Desde niño, “Popi” sintió una conexión especial con los pingüinos, primero en los relatos de su abuela y luego en los paisajes reales de la Patagonia. Esa pasión se transformó en una carrera científica enfocada en proteger a estas aves amenazadas. De las 19 especies que existen, casi la mitad enfrenta algún grado de peligro.
A lo largo de sus 36 años de trayectoria, las acciones de conservación impulsadas por Borboroglu beneficiaron a unos 2,5 millones de pingüinos en más de 130.000 kilómetros cuadrados de hábitat natural. Su trabajo, que integra ciencia, divulgación y políticas públicas, fue clave para visibilizar las amenazas que enfrentan estas especies.
Además de su labor de campo, Borboroglu representa una figura inspiradora que demuestra que la ciencia hecha en Argentina puede tener impacto global. Con este nuevo reconocimiento, se suma al selecto grupo de exploradores que impulsan cambios reales en la protección del planeta.

El impacto de un líder en conservación
El título de Explorador del Año no solo reconoce el trabajo científico de Borboroglu, sino su capacidad de movilizar conciencia colectiva. Junto al cineasta Bertie Gregory, con quien compartió el galardón, produjo la serie documental Secretos de los pingüinos, estrenada en Disney+ bajo la producción de James Cameron.
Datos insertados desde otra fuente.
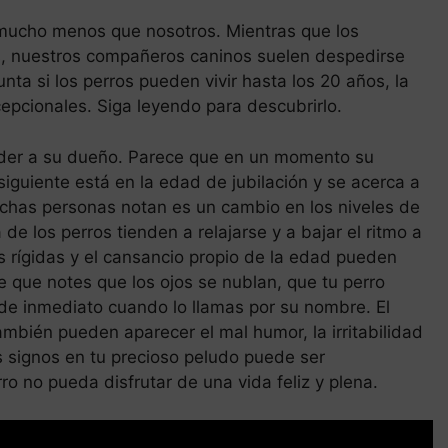
n mucho menos que nosotros. Mientras que los
, nuestros compañeros caninos suelen despedirse
unta si los perros pueden vivir hasta los 20 años, la
epcionales. Siga leyendo para descubrirlo.
ender a su dueño. Parece que en un momento su
siguiente está en la edad de jubilación y se acerca a
uchas personas notan es un cambio en los niveles de
de los perros tienden a relajarse y a bajar el ritmo a
s rígidas y el cansancio propio de la edad pueden
e que notes que los ojos se nublan, que tu perro
de inmediato cuando lo llamas por su nombre. El
ambién pueden aparecer el mal humor, la irritabilidad
os signos en tu precioso peludo puede ser
ro no pueda disfrutar de una vida feliz y plena.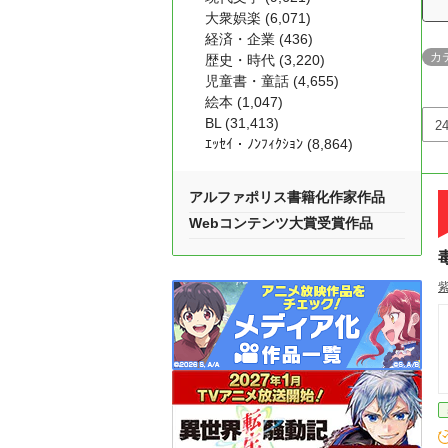
大衆娯楽 (6,071)
経済・企業 (436)
カ
歴史・時代 (3,220)
児童書・童話 (4,655)
絵本 (1,047)
BL (31,413)
ｴｯｾｲ・ﾉﾝﾌｨｸｼｮﾝ (8,864)
アルファポリス書籍化作家作品
Webコンテンツ大賞受賞作品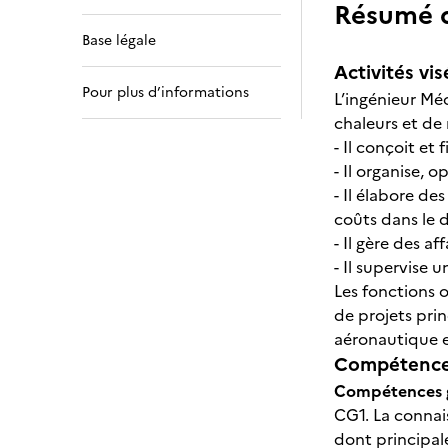
Résumé de
Base légale
Activités vis
Pour plus d’informations
L’ingénieur Mé
chaleurs et de
- Il conçoit et
- Il organise,
- Il élabore de
coûts dans le 
- Il gère des af
- Il supervise 
Les fonctions 
de projets prin
aéronautique e
Compétences
Compétences 
CG1. La conna
dont principal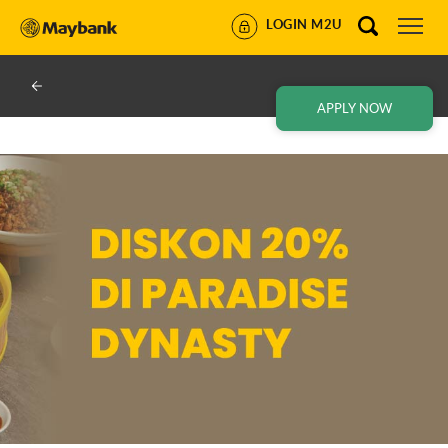
LOGIN M2U
APPLY NOW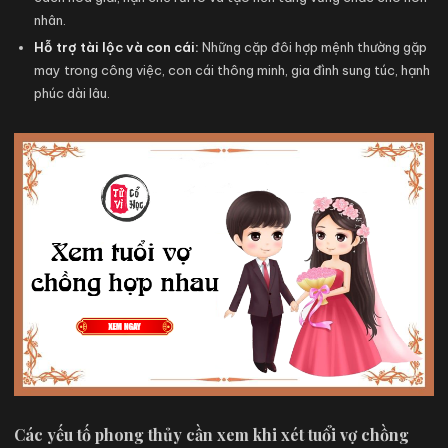
nhân.
Hỗ trợ tài lộc và con cái:
Những cặp đôi hợp mệnh thường gặp
may trong công việc, con cái thông minh, gia đình sung túc, hạnh
phúc dài lâu.
Các yếu tố phong thủy cần xem khi xét tuổi vợ chồng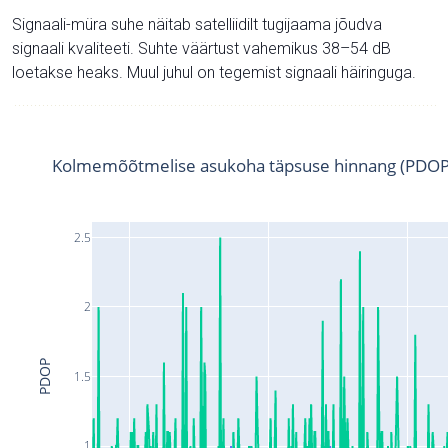
Signaali-müra suhe näitab satelliidilt tugijaama jõudva
signaali kvaliteeti. Suhte väärtust vahemikus 38–54 dB
loetakse heaks. Muul juhul on tegemist signaali häiringuga.
Kolmemõõtmelise asukoha täpsuse hinnang (PDOP
2.5
2
PDOP
1.5
1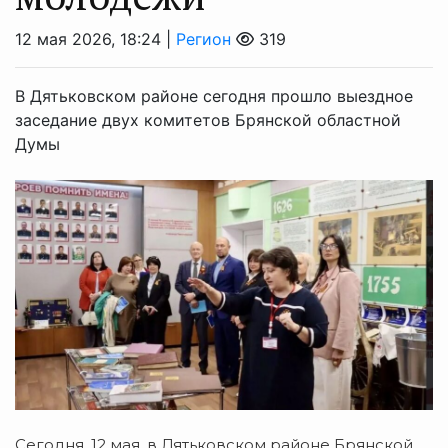
12 мая 2026, 18:24 |
Регион
319
В Дятьковском районе сегодня прошло выездное
заседание двух комитетов Брянской областной
Думы
Сегодня, 12 мая, в Дятьковском районе Брянской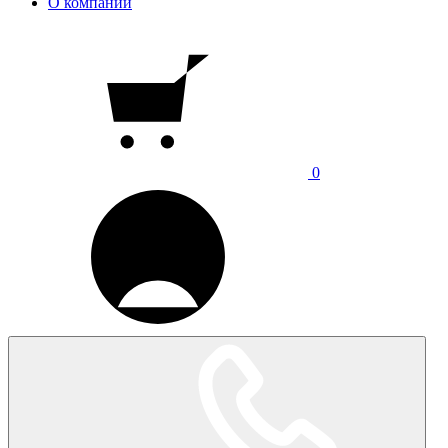
О компании
0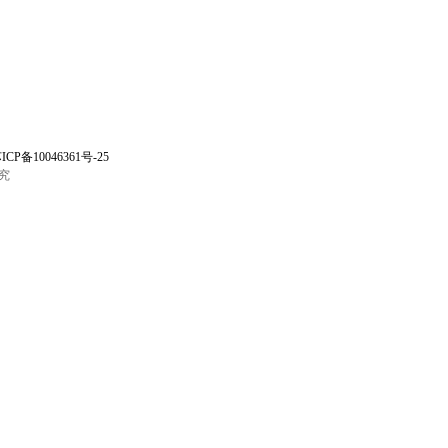
ICP备10046361号-25
究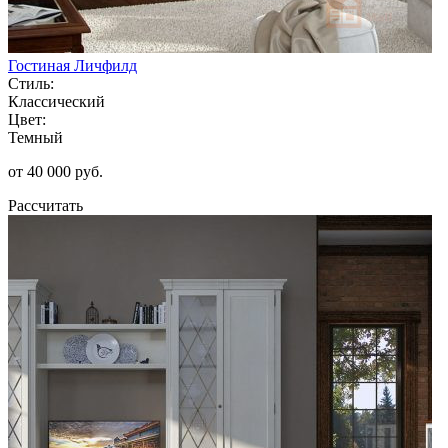
Гостиная Личфилд
Стиль:
Классический
Цвет:
Темный
от 40 000 руб.
Рассчитать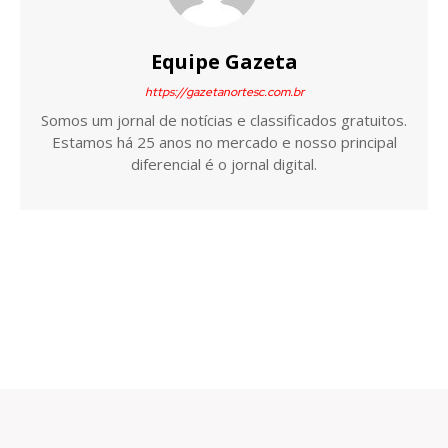
Equipe Gazeta
https://gazetanortesc.com.br
Somos um jornal de notícias e classificados gratuitos.
Estamos há 25 anos no mercado e nosso principal
diferencial é o jornal digital.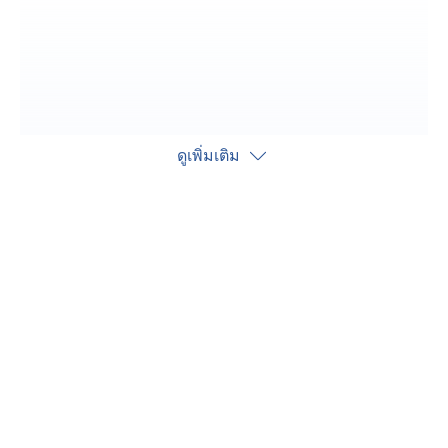
ดูเพิ่มเติม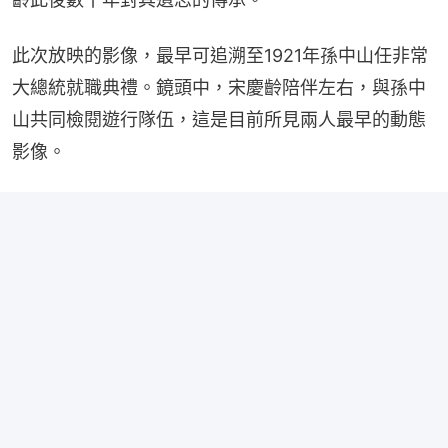
此次放映的影像，最早可追溯至1921年孫中山任非常
大總統就職典禮。鏡頭中，宋慶齡陪伴左右，與孫中
山共同檢閱遊行隊伍，這是目前所見兩人最早的動態
影像。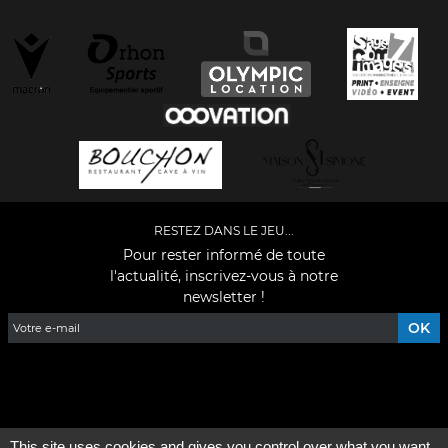
RESTEZ DANS LE JEU...
Pour rester informé de toute
l'actualité, inscrivez-vous à notre
newsletter !
Facebook
YouTube
Instagram
TikTok
LinkedIn
X
This site uses cookies and gives you control over what you want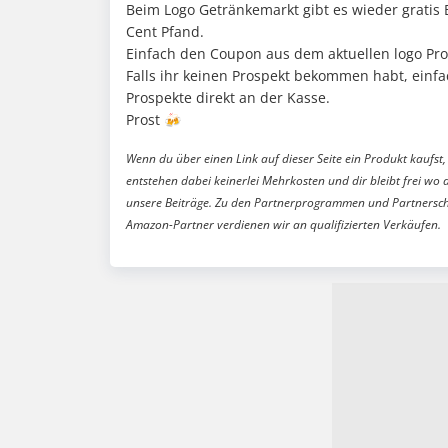
Beim Logo Getränkemarkt gibt es wieder gratis
Cent Pfand.
Einfach den Coupon aus dem aktuellen logo Pr
Falls ihr keinen Prospekt bekommen habt, einfa
Prospekte direkt an der Kasse.
Prost 🍻
Wenn du über einen Link auf dieser Seite ein Produkt kaufst, 
entstehen dabei keinerlei Mehrkosten und dir bleibt frei wo 
unsere Beiträge. Zu den Partnerprogrammen und Partnersch
Amazon-Partner verdienen wir an qualifizierten Verkäufen.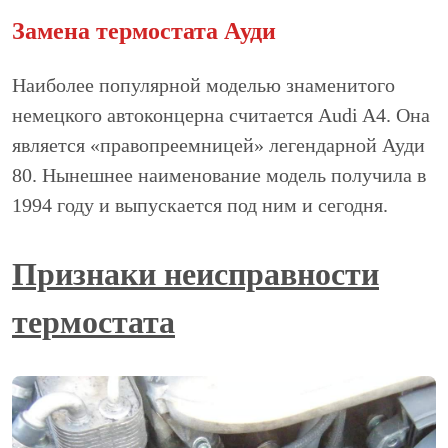
Замена термостата Ауди
Наиболее популярной моделью знаменитого
немецкого автоконцерна считается Audi A4. Она
является «правопреемницей» легендарной Ауди
80. Нынешнее наименование модель получила в
1994 году и выпускается под ним и сегодня.
Признаки неисправности
термостата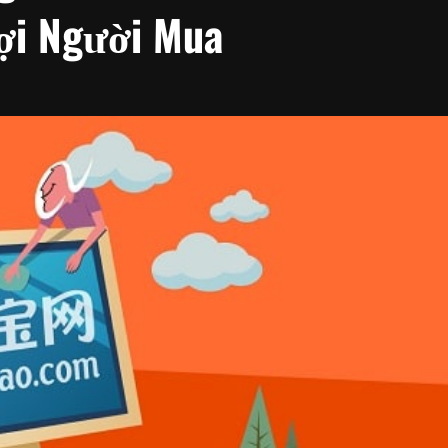
Lợi Người Mua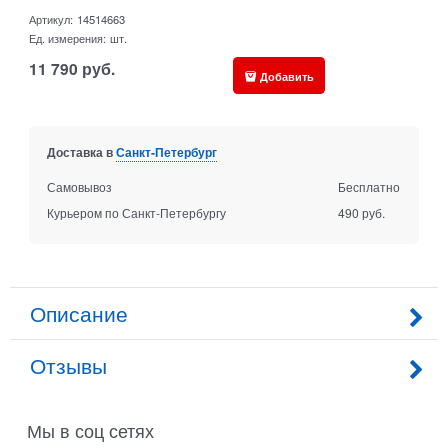
Артикул:
14514663
Ед. измерения:
шт.
11 790
руб.
Добавить
Доставка в
Санкт-Петербург
Самовывоз
Бесплатно
Курьером по Санкт-Петербургу
490 руб.
Описание
Отзывы
Мы в соц сетях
La colaboración entre ciencia y arte permitió acercar la historia de los pingüinos al gran público, destacando no solo su belleza, sino también su fragilidad ante el cambio climático, la pesca industrial y la pérdida de hábitat.
Este tipo de producciones, junto a campañas educativas y acciones legales en defensa de las colonias, posicionaron a Borboroglu como una referencia indiscutible en conservación de fauna marina. En 2023, fue el primer latinoamericano en recibir el Indianápolis Prize, considerado el Nobel de la conservación.
El impacto de su tarea también fue reconocido en Argentina, donde fue homenajeado tras recibir el premio internacional. Su historia demuestra que el trabajo constante y el compromiso pueden abrir caminos incluso desde contextos lejanos a los grandes centros del poder científico.
La Sociedad Global de Pingüinos: ciencia y acción conjunta
Como presidente de la Sociedad Global de Pingüinos (Global Penguin Society), Borboroglu lidera una red internacional que combina ciencia, educación y políticas públicas para proteger a estas aves marinas.
La organización trabaja en la conservación de las 19 especies de pingüinos del mundo, evaluando sus amenazas, restaurando hábitats y promoviendo áreas protegidas. También colabora con gobiernos para el diseño de normativas y con escuelas para crear conciencia ambiental desde la infancia.
Uno de sus ejes fundamentales es generar investigación aplicada, es decir, producir conocimiento científico que sirva directamente para tomar decisiones de gestión ambiental. La Sociedad fue clave en la protección de zonas como Punta Tombo y logró avances en países como Sudáfrica, Australia y Nueva Zelanda.
Además, impulsa un enfoque interdisciplinario: no solo participan biólogos, sino también educadores, comunicadores, ingenieros y economistas, bajo la idea de que la conservación debe ser un esfuerzo colectivo.

Inspirar, proteger, transformar
El mensaje de Borboroglu es claro: la conservación no es tarea exclusiva de los científicos. Todos, desde distintos ámbitos, podemos contribuir a proteger la biodiversidad.
La historia de este patagónico comprometido demuestra que es posible actuar a escala local y generar un impacto global. El reconocimiento de National Geographic y Rolex es, más que una distinción personal, un impulso colectivo hacia un futuro más justo para la vida silvestre.
En la actualidad, millones de pingüinos y miles de personas se benefician del trabajo de alguien que decidió seguir a estas aves hasta los rincones más remotos del planeta. Su legado recién empieza.